This is the 9th day of my participation in the August Wen Challenge.More challenges in August

The body of the

Client

On which machine the Flink job is submitted, the current machine is called Client.

Program code developed by the user, which builds the DataFlow Graph and submits it to the JobManager through the Client.

JobManager

The master node is equivalent to ResourceManager in YARN. HA can be used in the generation environment.

JobManager splits tasks and dispatches them to TaskManager.

TaskManager

Slave nodes and TaskManagers are the parts that actually implement tasks.

communication

Client -> JobManager

When a Client submits a job to the JobManager, it communicates with the JobManager using the Akka framework or library. In addition, the Client uses the Netty framework for data interaction with the JobManager.

Akka communication is based on Actor System. Clients can send instructions to JobManager, such as Submit job or Cancel/Update job.

JobManager -> Client

The JobManager can also feedback information to the Client, such as status updates, Statistics, and results.

JobManager -> TaskManager

The Client submits a Job to the JobManager, which then splits the Job into tasks and submits them to the TaskManager (worker).

The JobManager communicates with the TaskManager based on Akka. The JobManager sends a command such as Deploy/Stop/Cancel Tasks or triggers a Checkpoint. In turn, TaskManager communicates with JobManager to return Task Status, Heartbeat, Statistics, etc.
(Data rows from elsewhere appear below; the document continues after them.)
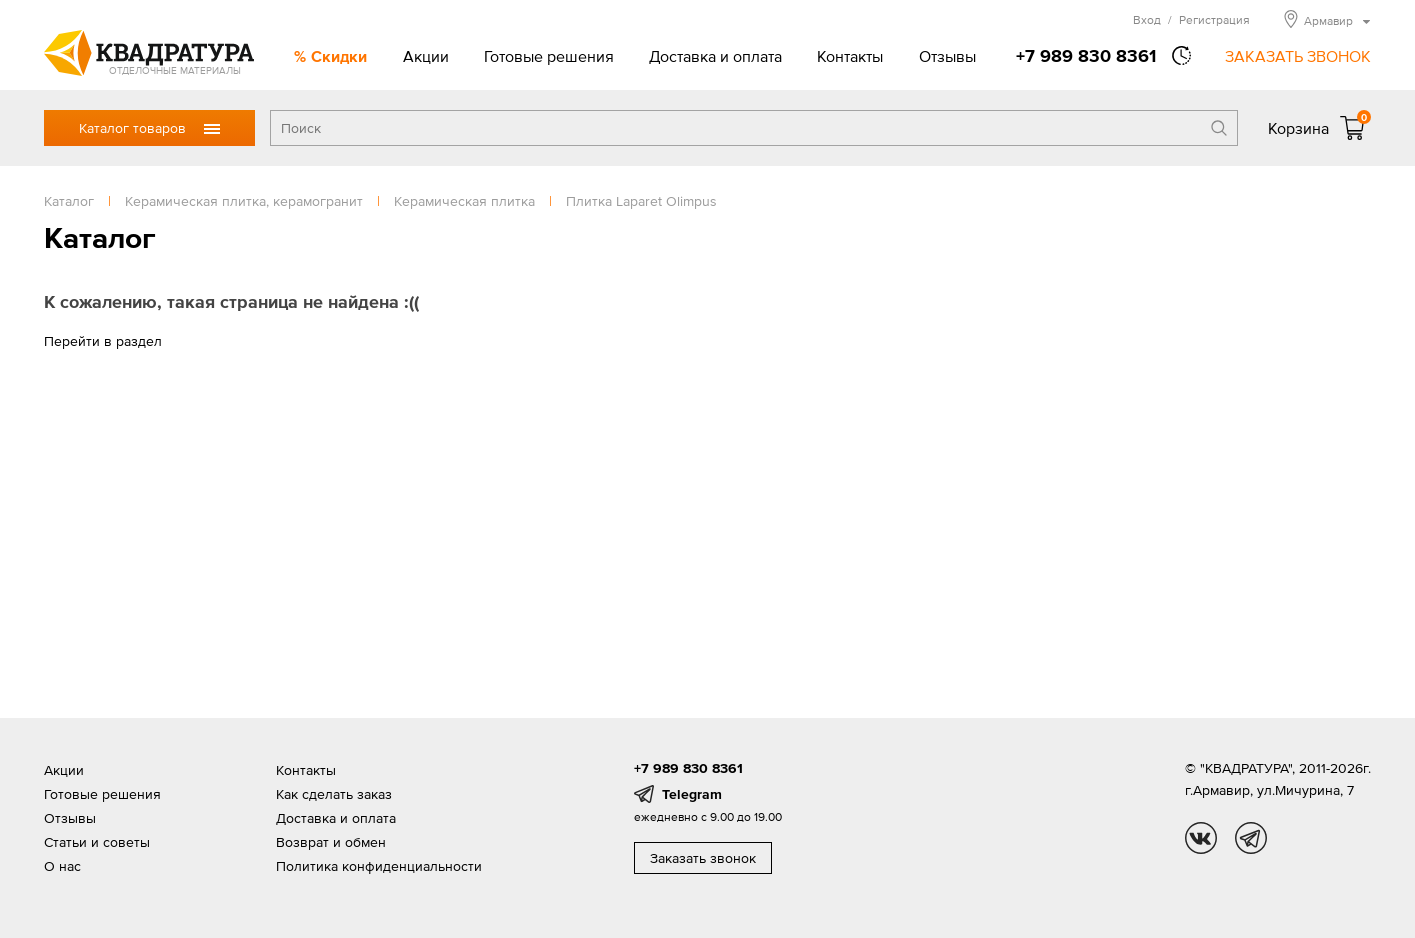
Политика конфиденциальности (379, 866)
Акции (426, 56)
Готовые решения (549, 56)
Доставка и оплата (715, 56)
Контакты (850, 56)
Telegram (692, 794)
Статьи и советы (97, 842)
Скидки (339, 56)
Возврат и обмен (331, 842)
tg (1251, 838)
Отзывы (947, 56)
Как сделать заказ (334, 794)
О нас (62, 866)
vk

TaskManager1 -> TaskManager2

In addition, Data between TaskManagers is transmitted over the network. For example, Data Stream is operated by operators. Data is usually transmitted between TaskManagers.

conclusion

When the Flink system starts, JobManager and one or more TaskManagers are first started.

JobManager coordinates the Flink system, and TaskManager is the worker that executes parallel programs.

When the system is started locally, a JobManager and a TaskManager are started in the same JVM.

When an application is submitted, the system creates a Client to preprocess the application and turn it into a parallel data stream for JobManager and TaskManager to execute.